Extracted records:
**********
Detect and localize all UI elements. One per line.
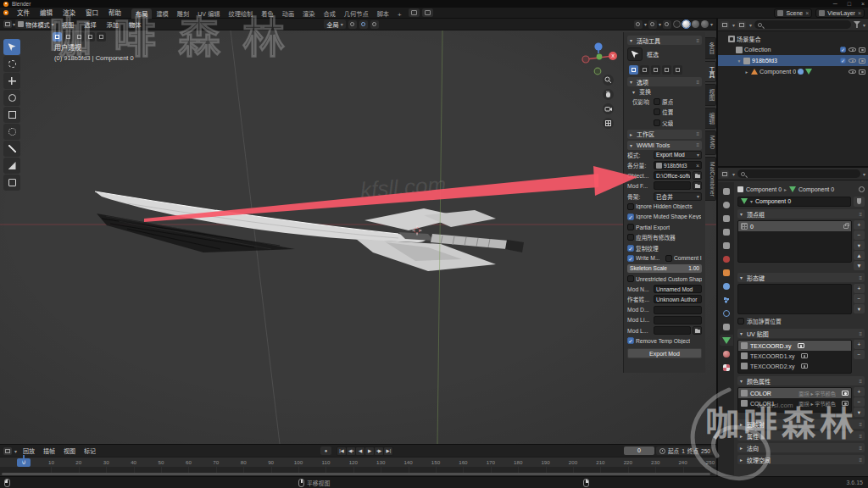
breadcrumb-object[interactable]: Component 0 (746, 186, 782, 192)
uv-map-item[interactable]: TEXCOORD2.xy (738, 361, 851, 371)
proportional-editing-icon[interactable] (370, 20, 379, 29)
npanel-tab-MatCombiner[interactable]: MatCombiner (705, 157, 716, 202)
npanel-tab-MMD[interactable]: MMD (705, 130, 716, 154)
checkbox[interactable] (627, 234, 634, 241)
viewport-menu-选择[interactable]: 选择 (79, 20, 101, 29)
folder-open-icon[interactable] (693, 326, 702, 335)
properties-tab-material[interactable] (720, 348, 733, 359)
workspace-tab-脚本[interactable]: 脚本 (373, 8, 393, 19)
viewport-menu-添加[interactable]: 添加 (102, 20, 124, 29)
mode-dropdown-field[interactable]: Export Mod▾ (654, 151, 702, 159)
xray-toggle-icon[interactable] (663, 20, 671, 29)
move-down-button[interactable]: ▼ (854, 261, 865, 270)
checkbox[interactable] (627, 224, 634, 230)
frame-range-group[interactable]: 起点1 终点250 (656, 446, 714, 455)
select-mode-button[interactable] (86, 32, 95, 42)
select-mode-button[interactable] (64, 32, 73, 42)
expander-icon[interactable]: ▸ (744, 69, 749, 75)
color-attribute-item[interactable]: COLOR面拐 ▸ 字节颜色 (738, 388, 851, 398)
play-button[interactable]: ▶ (365, 447, 374, 455)
checkbox[interactable] (665, 255, 672, 262)
viewlayer-remove-icon[interactable]: × (858, 10, 861, 16)
render-camera-icon[interactable] (798, 343, 804, 348)
shading-wireframe-icon[interactable] (673, 20, 681, 28)
folder-open-icon[interactable] (693, 171, 702, 180)
properties-editor-icon[interactable] (721, 170, 729, 178)
move-up-button[interactable]: ▲ (854, 251, 865, 260)
section-color-attributes[interactable]: ▾颜色属性≡ (737, 376, 865, 385)
object-path-field[interactable]: D:\Office-software... (654, 171, 691, 180)
breadcrumb-data[interactable]: Component 0 (798, 186, 834, 192)
perspective-toggle-icon[interactable] (603, 118, 614, 129)
select-mode-button[interactable] (53, 32, 62, 42)
section-法向[interactable]: ▸法向≡ (737, 443, 865, 452)
workspace-tab-建模[interactable]: 建模 (152, 8, 172, 19)
uv-map-item[interactable]: TEXCOORD1.xy (738, 351, 851, 361)
checkbox[interactable] (840, 47, 846, 53)
tool-select-box[interactable] (3, 39, 20, 55)
section-workspace[interactable]: ▸工作区≡ (627, 130, 702, 139)
checkbox[interactable] (627, 255, 634, 262)
viewport-3d[interactable]: 用户透视 (0) 918b5fd3 | Component 0 X (0, 30, 716, 444)
workspace-tab-几何节点[interactable]: 几何节点 (340, 8, 373, 19)
components-object-field[interactable]: 918b5fd3× (654, 161, 702, 169)
select-mode-button[interactable] (673, 65, 682, 75)
select-mode-button[interactable] (97, 32, 106, 42)
current-frame-field[interactable]: 0 (624, 446, 654, 455)
select-mode-button[interactable] (651, 65, 660, 75)
gizmos-dropdown-icon[interactable] (634, 20, 643, 29)
tool-rotate[interactable] (3, 90, 20, 106)
add-button[interactable]: + (854, 340, 865, 349)
topbar-extra-button-2[interactable] (422, 8, 433, 17)
select-mode-button[interactable] (662, 65, 671, 75)
viewlayer-selector[interactable]: ViewLayer × (815, 8, 865, 18)
uv-map-item[interactable]: TEXCOORD.xy (738, 341, 851, 351)
timeline-ruler[interactable]: 0 10203040506070809010011012013014015016… (0, 457, 716, 467)
menu-渲染[interactable]: 渲染 (58, 8, 81, 19)
camera-icon[interactable] (859, 47, 865, 53)
tool-move[interactable] (3, 73, 20, 89)
color-attribute-item[interactable]: COLOR1面拐 ▸ 字节颜色 (738, 398, 851, 408)
outliner-row-场景集合[interactable]: 场景集合 (718, 33, 868, 44)
topbar-extra-button[interactable] (409, 8, 420, 17)
render-camera-icon[interactable] (842, 391, 849, 396)
properties-tab-render[interactable] (720, 199, 733, 210)
checkbox[interactable] (654, 119, 660, 126)
add-button[interactable]: + (854, 284, 865, 293)
mod-folder-field[interactable] (654, 181, 691, 190)
specials-menu-button[interactable]: ▾ (854, 408, 865, 417)
jump-end-button[interactable]: ▶| (384, 447, 392, 455)
tool-annotate[interactable] (3, 141, 20, 157)
workspace-tab-着色[interactable]: 着色 (257, 8, 277, 19)
checkbox[interactable] (627, 214, 634, 220)
remove-button[interactable]: − (854, 294, 865, 303)
outliner-search-input[interactable] (754, 20, 851, 29)
text-field[interactable]: Unnamed Mod (654, 285, 702, 293)
editor-type-icon[interactable] (3, 20, 12, 28)
transform-orientation-dropdown[interactable]: 全局 ▾ (324, 19, 345, 29)
navigation-gizmo[interactable]: X (580, 39, 619, 80)
pan-hand-icon[interactable] (603, 89, 614, 100)
prev-keyframe-button[interactable]: ◀• (347, 447, 355, 455)
section-uv-maps[interactable]: ▾UV 贴图≡ (737, 329, 865, 338)
tool-transform[interactable] (3, 124, 20, 140)
fake-user-shield-icon[interactable] (854, 197, 865, 207)
remove-button[interactable]: − (854, 230, 865, 240)
text-field[interactable]: Unknown Author (654, 295, 702, 303)
checkbox[interactable] (737, 318, 744, 324)
timeline-editor-icon[interactable] (3, 447, 12, 455)
properties-tab-scene[interactable] (720, 240, 733, 251)
viewport-menu-视图[interactable]: 视图 (57, 20, 79, 29)
properties-tab-texture[interactable] (720, 362, 733, 373)
text-field[interactable] (654, 316, 702, 324)
menu-窗口[interactable]: 窗口 (81, 8, 103, 19)
timeline-menu-视图[interactable]: 视图 (59, 446, 80, 455)
select-mode-button[interactable] (75, 32, 84, 42)
workspace-tab-动画[interactable]: 动画 (278, 8, 298, 19)
section-shape-keys[interactable]: ▾形态键≡ (737, 273, 865, 282)
properties-tab-physics[interactable] (720, 308, 733, 319)
minimize-button[interactable]: ─ (833, 0, 837, 8)
remove-button[interactable]: − (854, 350, 865, 359)
add-workspace-button[interactable]: + (393, 11, 406, 19)
checkbox[interactable] (627, 245, 634, 252)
**********
**WORK TO COMPLETE**.
Out of the entries, pull every line that mentions "section".

**RESULT OF THIS EXERCISE**.
section-color-attributes[interactable]: ▾颜色属性≡ (737, 376, 865, 385)
section-法向[interactable]: ▸法向≡ (737, 443, 865, 452)
section-workspace[interactable]: ▸工作区≡ (627, 130, 702, 139)
section-uv-maps[interactable]: ▾UV 贴图≡ (737, 329, 865, 338)
section-shape-keys[interactable]: ▾形态键≡ (737, 273, 865, 282)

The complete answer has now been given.